Take his reviews with a grain of salt. The common theme is "Do they work for me, Seth James DeMoor?" without much regard to users being someone other than a 35 year old male ectomorph that gets free stuff and never puts more than 50-75 miles on a pair. He also does a lot of training on dirt roads (common in Colorado, not so much elsewhere). His "durometer test", "heel counter", and "predicted longevity" tests are jokes. His shoe dissections are interesting but, he draws conclusions based on the flex of the plate without consideration to how the entire plate/foam package is engineered to work in unison. It's like rating a supercar on horsepower only and forgetting that the suspension and chassis have much to do with how that power is applied to the road.
The most annoying parameter that he scores is weight. While light weight is a very desirable attribute, especially in a racing shoes, he gets fixated on sub 7 ounce shoes as some holy grail of quality and performance. I have to laugh when he geeks out over something like Atreyu's "The Artist" being a great marathon racer after a single run because it is 6 ounces in his small size but, dismisses a just over 7 ounce Hoka Rocket X as "meh" because it is "very heavy". WTF? Nothing about stability, possibly being better suited for a runner over 140 pounds, etc. Without considering your gait, where you start breaking down in a marathon, etc., how can SJD be so certain that a 6 ounce flat with get you a fast time and that the 7 ounce shoe is only good for tempo runs?

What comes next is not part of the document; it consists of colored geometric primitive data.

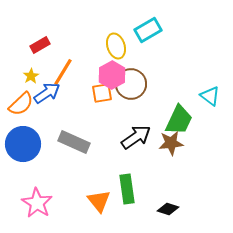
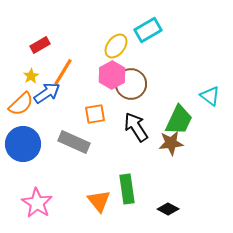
yellow ellipse: rotated 55 degrees clockwise
orange square: moved 7 px left, 21 px down
black arrow: moved 10 px up; rotated 88 degrees counterclockwise
black diamond: rotated 10 degrees clockwise
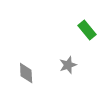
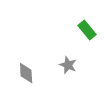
gray star: rotated 30 degrees counterclockwise
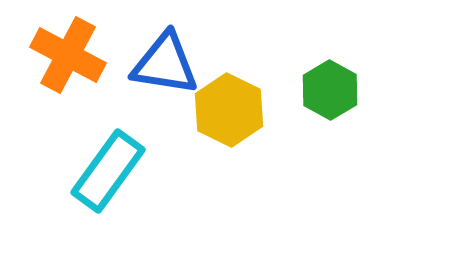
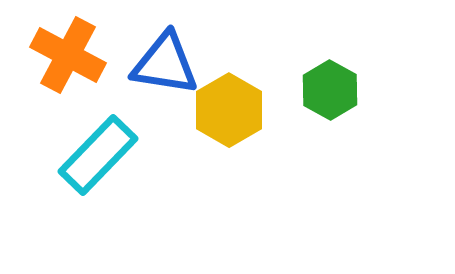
yellow hexagon: rotated 4 degrees clockwise
cyan rectangle: moved 10 px left, 16 px up; rotated 8 degrees clockwise
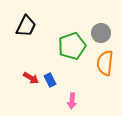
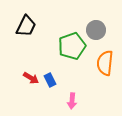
gray circle: moved 5 px left, 3 px up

I want to like the guy but something seems off. I cannot tell if he is being sincere or if his enthusiasm is just an act.? Is he a bit narcissistic? Does he just thoughtlessly ramble through stuff to get 13-15 minutes of daily content uploaded? He seems to have blind spots regarding his audience. He also seems to come up short in many of his public endeavors. Good on him for putting his goals out there publicly but, I don't sense that he really has a deep understanding of how to properly train nor does he seem to run intelligently at standard distances. He has the talent to get away with it at ultras and trail races (lesser talent pools and more variables like fueling, hydration, and course features). Winning Pike's Peak was a big accomplishment but, it was an off year with COVID and the nearby wildfire smoke weakening the fields. A win is a win but, how would he have fared if Jornet, Walmsley, Gray, and others had shown up?